2013-05-07 03:18:56 UTC

Permalink

Hm, that's an interesting point. Though on the other hand GCC and
Clang on x86 and x86-64 optimize large struct assignments by emitting
a call to memcpy(), and large struct assignments should be
async-signal-safe.

Eric Blake

2013-05-07 03:45:05 UTC

Permalink

Post by Matthew Dempsky

This lkml thread has more details on gcc 4.3 vs. various kernels;
including some highlights I will quote here:

There is an industry-standard ABI document for x86-64 which proscribes
that DF will be clear on function entry (if memcpy() is always
forward-only, then DF is most likely to be set only during a memmove()
of overlapping memory where reverse directionality meets the contract of
memmove()). However, multiple OS's failed to follow the ABI (at least,
at the time this issue was raised; I'm not sure which, if any, of these
OS's have been patched in the meantime):

https://lkml.org/lkml/2008/3/5/343
"And for other kernels. I tested OpenBSD 4.1, FreeBSD 6.3, NetBSD 4.0,
they have the same behaviour as Linux, that is they don't clear DF
before calling the signal handler.
"I also tested Hurd, and it causes a kernel crash."

https://lkml.org/lkml/2008/3/5/518
"The issue is that the kernel is entered (due to a trap, interrupt or
whatever) and the state is saved. The kernel decides to revector
userspace to a signal handler. The kernel modifies the userspace state
to do so, but doesn't set DF=0.
"Upon return to userspace, the modified state kicks in. Thus the signal
handler is entered with DF from userspace at trap time, not DF=0.
"So it's an asynchronous state leak from one piece of userspace to another."

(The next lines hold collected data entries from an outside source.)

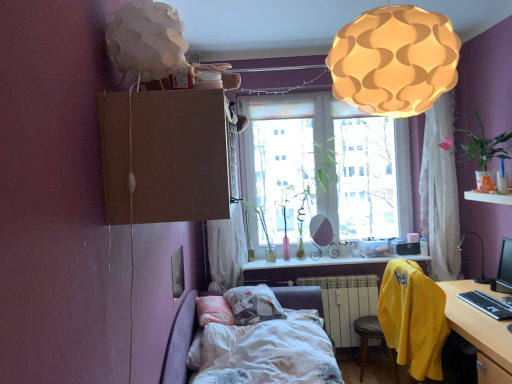 Question: Is black glossy monitor at right at the right side of clear glass vase at center, which is the 1th window sill from left to right?

Choices:
 (A) no
 (B) yes

Answer: (B)

Question: Does black glossy monitor at right have a lesser width compared to clear glass vase at center, acting as the 2th window sill starting from the front?

Choices:
 (A) no
 (B) yes

Answer: (B)

Question: Can you see black glossy monitor at right touching clear glass vase at center, which is the first window sill in bottom-to-top order?

Choices:
 (A) no
 (B) yes

Answer: (A)

Question: Is the depth of black glossy monitor at right greater than that of clear glass vase at center, the second window sill viewed from the top?

Choices:
 (A) yes
 (B) no

Answer: (B)

Question: Does black glossy monitor at right have a lesser height compared to clear glass vase at center, which appears as the 2th window sill when viewed from the right?

Choices:
 (A) no
 (B) yes

Answer: (A)

Question: Is black glossy monitor at right oriented away from clear glass vase at center, which is the 1th window sill from left to right?

Choices:
 (A) yes
 (B) no

Answer: (B)

Question: Is clear glass vase at center, acting as the 2th window sill starting from the front, beside black glossy monitor at right?

Choices:
 (A) no
 (B) yes

Answer: (A)

Question: Is clear glass vase at center, acting as the 2th window sill starting from the front, bigger than black glossy monitor at right?

Choices:
 (A) yes
 (B) no

Answer: (B)

Question: Is clear glass vase at center, acting as the 2th window sill starting from the front, facing towards black glossy monitor at right?

Choices:
 (A) no
 (B) yes

Answer: (A)

Question: Can you confirm if clear glass vase at center, which is the first window sill in bottom-to-top order, is positioned to the left of black glossy monitor at right?

Choices:
 (A) no
 (B) yes

Answer: (B)

Question: From a real-world perspective, is clear glass vase at center, which appears as the 2th window sill when viewed from the right, on black glossy monitor at right?

Choices:
 (A) yes
 (B) no

Answer: (B)

Question: Considering the relative sizes of clear glass vase at center, which appears as the 2th window sill when viewed from the right, and black glossy monitor at right in the image provided, is clear glass vase at center, which appears as the 2th window sill when viewed from the right, thinner than black glossy monitor at right?

Choices:
 (A) no
 (B) yes

Answer: (A)

Question: Is white cotton bed at center at the right side of white sheer curtain at upper right, which appears as the 1th curtain when viewed from the right?

Choices:
 (A) no
 (B) yes

Answer: (A) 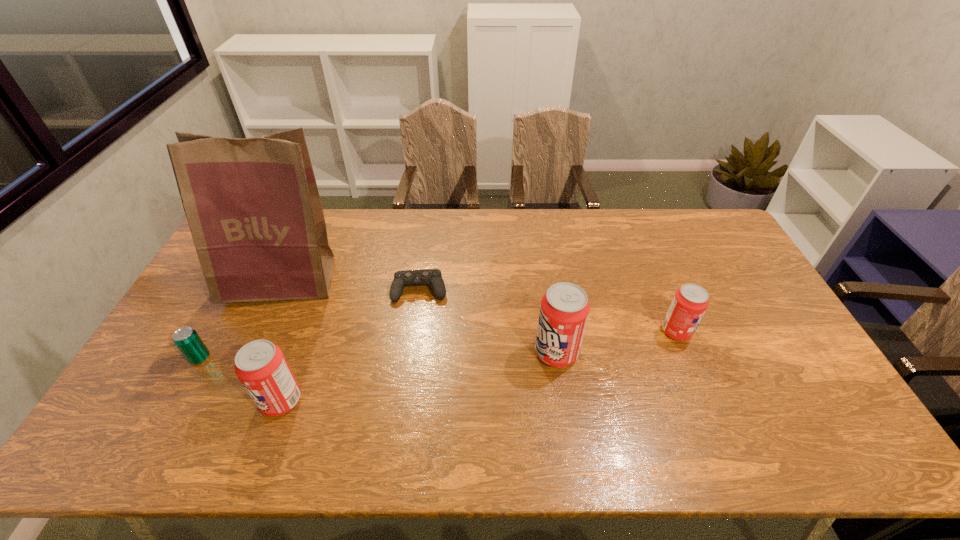 Identify the location of vacant space located 0.140m on the surface of the nearest soda can. (205, 401).

Image resolution: width=960 pixels, height=540 pixels. I want to click on vacant space located on the surface of the nearest soda can, so click(128, 401).

This screenshot has height=540, width=960. I want to click on vacant area situated 0.150m on the surface of the fifth object from left to right, so click(481, 353).

The width and height of the screenshot is (960, 540). I want to click on vacant space positioned 0.120m on the surface of the fifth object from left to right, so click(x=492, y=353).

The image size is (960, 540). Identify the location of vacant space positioned on the surface of the fifth object from left to right. (402, 353).

Where is `free location located 0.070m on the surface of the third shortest object`? free location located 0.070m on the surface of the third shortest object is located at coordinates (715, 332).

Where is `vacant space positioned 0.210m on the front-facing side of the grocery bag`? This screenshot has width=960, height=540. vacant space positioned 0.210m on the front-facing side of the grocery bag is located at coordinates (243, 367).

Find the location of a particular element. Image resolution: width=960 pixels, height=540 pixels. free space located 0.240m on the right of the fifth tallest object is located at coordinates (297, 358).

Where is `free space located 0.140m on the left of the shortest object`? free space located 0.140m on the left of the shortest object is located at coordinates (348, 290).

This screenshot has height=540, width=960. In order to click on object that is positioned at the near edge in this screenshot , I will do `click(260, 365)`. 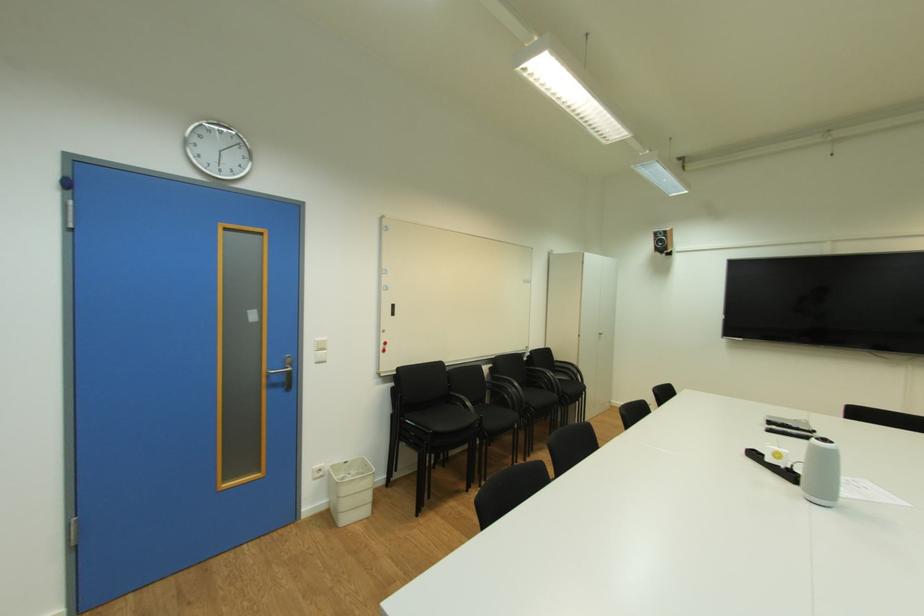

Therefore, it is still debatable whether this is a bug in the kernels
that must be fixed for leaking DF state into signal handlers, or a bug
in the compiler for making assumptions that DF=0 will be true on
function entry (even for signal handler functions), or a bug in the ABI
document for not matching existing practice, or merely the evidence that
simple string functions are not async-signal-safe and mandating them to
be safe would be too much of a burden on existing implementations, and
that signal handlers should use open-coded loops instead of any simple
libc string functions. But it is certainly food for thought.

Post by Matthew Dempsky
Hm, that's an interesting point. Though on the other hand GCC and
Clang on x86 and x86-64 optimize large struct assignments by emitting
a call to memcpy(), and large struct assignments should be
async-signal-safe.

Compilers implementing a large struct copy in a signal handler via
memcpy() under the hood are presumably safe, even if the signal handler
is started with DF=1, because they presumably proved the two structs are
non-overlapping, at which point directionality no longer affects the
correctness of the copy. But there are probably other cases where
directionality matters, and where leaking the wrong directionality
either into or out of a signal handler could cause the copying of wrong
data or even reading beyond array bounds. Still, it seems like if the
kernels could be made to obey the ABI document and guarantee a known DF
state on signal handler entry, and restore prior DF state on signal
handler exit, then the simple string functions would behave as if they
are async-signal-safe even if they mess with DF.

--
Eric Blake eblake redhat com +1-919-301-3266
Libvirt virtualization library http://libvirt.org

Rich Felker

2013-05-07 11:34:22 UTC

Permalink

Post by Eric Blake

This lkml thread has more details on gcc 4.3 vs. various kernels;
There is an industry-standard ABI document for x86-64 which proscribes
that DF will be clear on function entry (if memcpy() is always
forward-only, then DF is most likely to be set only during a memmove()
of overlapping memory where reverse directionality meets the contract of
memmove()). However, multiple OS's failed to follow the ABI (at least,
at the time this issue was raised; I'm not sure which, if any, of these
https://lkml.org/lkml/2008/3/5/343
"And for other kernels. I tested OpenBSD 4.1, FreeBSD 6.3, NetBSD 4.0,
they have the same behaviour as Linux, that is they don't clear DF
before calling the signal handler.
"I also tested Hurd, and it causes a kernel crash."
https://lkml.org/lkml/2008/3/5/518
"The issue is that the kernel is entered (due to a trap, interrupt or
whatever) and the state is saved. The kernel decides to revector
userspace to a signal handler. The kernel modifies the userspace state
to do so, but doesn't set DF=0.
"Upon return to userspace, the modified state kicks in. Thus the signal
handler is entered with DF from userspace at trap time, not DF=0.
"So it's an asynchronous state leak from one piece of userspace to another."
Therefore, it is still debatable whether this is a bug in the kernels
that must be fixed for leaking DF state into signal handlers, or a bug
in the compiler for making assumptions that DF=0 will be true on
function entry (even for signal handler functions), or a bug in the ABI
document for not matching existing practice, or merely the evidence that
simple string functions are not async-signal-safe and mandating them to
be safe would be too much of a burden on existing implementations, and
that signal handlers should use open-coded loops instead of any simple
libc string functions. But it is certainly food for thought.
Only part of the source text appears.